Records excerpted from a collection
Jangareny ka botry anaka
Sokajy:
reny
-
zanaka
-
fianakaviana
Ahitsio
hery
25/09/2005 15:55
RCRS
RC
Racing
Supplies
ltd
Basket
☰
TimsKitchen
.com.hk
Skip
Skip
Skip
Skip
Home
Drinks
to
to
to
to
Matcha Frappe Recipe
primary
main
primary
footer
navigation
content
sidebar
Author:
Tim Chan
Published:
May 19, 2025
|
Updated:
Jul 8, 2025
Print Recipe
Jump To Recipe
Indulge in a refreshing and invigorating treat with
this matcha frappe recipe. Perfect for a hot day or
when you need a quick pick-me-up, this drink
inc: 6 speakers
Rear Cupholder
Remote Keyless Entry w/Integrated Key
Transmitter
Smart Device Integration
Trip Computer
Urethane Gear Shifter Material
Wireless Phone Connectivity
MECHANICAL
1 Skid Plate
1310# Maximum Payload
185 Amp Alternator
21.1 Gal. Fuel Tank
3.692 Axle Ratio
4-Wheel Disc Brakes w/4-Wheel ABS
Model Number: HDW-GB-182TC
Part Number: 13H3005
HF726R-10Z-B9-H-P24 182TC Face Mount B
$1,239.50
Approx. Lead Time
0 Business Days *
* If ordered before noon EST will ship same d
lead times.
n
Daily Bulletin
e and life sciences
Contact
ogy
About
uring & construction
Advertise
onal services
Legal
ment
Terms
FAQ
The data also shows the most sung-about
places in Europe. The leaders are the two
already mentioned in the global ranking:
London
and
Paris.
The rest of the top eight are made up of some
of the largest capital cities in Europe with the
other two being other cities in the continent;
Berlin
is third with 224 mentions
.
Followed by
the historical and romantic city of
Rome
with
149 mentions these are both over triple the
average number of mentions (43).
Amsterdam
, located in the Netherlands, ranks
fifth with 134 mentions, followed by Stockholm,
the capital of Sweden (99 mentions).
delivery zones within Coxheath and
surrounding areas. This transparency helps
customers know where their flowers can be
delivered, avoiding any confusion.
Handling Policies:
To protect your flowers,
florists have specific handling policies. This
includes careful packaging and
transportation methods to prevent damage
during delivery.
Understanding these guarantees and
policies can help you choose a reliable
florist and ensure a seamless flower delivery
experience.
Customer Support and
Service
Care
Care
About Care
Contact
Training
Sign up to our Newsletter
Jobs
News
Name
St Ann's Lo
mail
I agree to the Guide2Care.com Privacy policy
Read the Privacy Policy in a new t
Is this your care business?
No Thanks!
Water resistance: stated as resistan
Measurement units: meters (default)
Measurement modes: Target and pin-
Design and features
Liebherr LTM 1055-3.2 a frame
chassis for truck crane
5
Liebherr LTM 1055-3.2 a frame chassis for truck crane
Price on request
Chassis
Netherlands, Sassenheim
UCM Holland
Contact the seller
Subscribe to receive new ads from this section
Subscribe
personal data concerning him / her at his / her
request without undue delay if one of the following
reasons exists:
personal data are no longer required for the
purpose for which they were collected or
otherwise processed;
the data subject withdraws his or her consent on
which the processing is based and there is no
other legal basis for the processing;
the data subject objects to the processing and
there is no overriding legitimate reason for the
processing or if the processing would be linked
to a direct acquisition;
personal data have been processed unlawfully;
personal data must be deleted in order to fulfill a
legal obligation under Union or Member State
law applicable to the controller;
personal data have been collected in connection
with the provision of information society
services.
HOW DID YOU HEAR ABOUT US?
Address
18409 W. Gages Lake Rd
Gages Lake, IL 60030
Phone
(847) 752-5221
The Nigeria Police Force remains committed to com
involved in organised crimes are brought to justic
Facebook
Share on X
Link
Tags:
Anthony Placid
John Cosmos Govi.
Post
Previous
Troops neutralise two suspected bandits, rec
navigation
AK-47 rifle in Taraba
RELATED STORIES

...

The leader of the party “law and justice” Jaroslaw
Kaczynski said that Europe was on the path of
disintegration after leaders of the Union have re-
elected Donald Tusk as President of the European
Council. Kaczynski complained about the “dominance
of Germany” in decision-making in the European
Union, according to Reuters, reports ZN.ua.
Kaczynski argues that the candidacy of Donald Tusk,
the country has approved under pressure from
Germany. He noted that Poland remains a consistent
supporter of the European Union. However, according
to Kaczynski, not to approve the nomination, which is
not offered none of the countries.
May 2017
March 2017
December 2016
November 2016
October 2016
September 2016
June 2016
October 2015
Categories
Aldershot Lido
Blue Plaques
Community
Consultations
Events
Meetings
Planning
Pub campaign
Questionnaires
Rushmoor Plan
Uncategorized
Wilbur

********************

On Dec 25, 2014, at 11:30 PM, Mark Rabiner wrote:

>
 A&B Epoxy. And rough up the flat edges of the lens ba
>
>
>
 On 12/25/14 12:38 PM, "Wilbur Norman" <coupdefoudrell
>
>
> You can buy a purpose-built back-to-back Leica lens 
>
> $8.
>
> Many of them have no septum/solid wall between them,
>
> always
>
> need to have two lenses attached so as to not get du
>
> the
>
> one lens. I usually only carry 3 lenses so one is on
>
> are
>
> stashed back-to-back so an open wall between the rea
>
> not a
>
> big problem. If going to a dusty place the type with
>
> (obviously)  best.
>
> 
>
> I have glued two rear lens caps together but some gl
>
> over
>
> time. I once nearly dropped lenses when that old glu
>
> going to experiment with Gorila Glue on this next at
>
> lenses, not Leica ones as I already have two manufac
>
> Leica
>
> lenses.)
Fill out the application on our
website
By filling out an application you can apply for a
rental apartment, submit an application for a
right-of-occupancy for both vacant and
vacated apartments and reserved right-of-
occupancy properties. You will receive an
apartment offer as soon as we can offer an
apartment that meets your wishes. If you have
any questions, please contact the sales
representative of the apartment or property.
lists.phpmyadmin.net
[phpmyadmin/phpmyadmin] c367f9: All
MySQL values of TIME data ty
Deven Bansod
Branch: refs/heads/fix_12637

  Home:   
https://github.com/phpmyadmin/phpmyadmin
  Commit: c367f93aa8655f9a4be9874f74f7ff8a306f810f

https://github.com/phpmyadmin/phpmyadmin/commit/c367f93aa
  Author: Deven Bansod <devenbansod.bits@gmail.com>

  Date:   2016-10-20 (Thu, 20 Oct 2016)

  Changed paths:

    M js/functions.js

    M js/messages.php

TASK TO CARRY OUT
Only the lines above that include the word "processing" belong in the answer; copy each one.

ANSWER SECTION
which the processing is based and there is no
other legal basis for the processing;
the data subject objects to the processing and
processing or if the processing would be linked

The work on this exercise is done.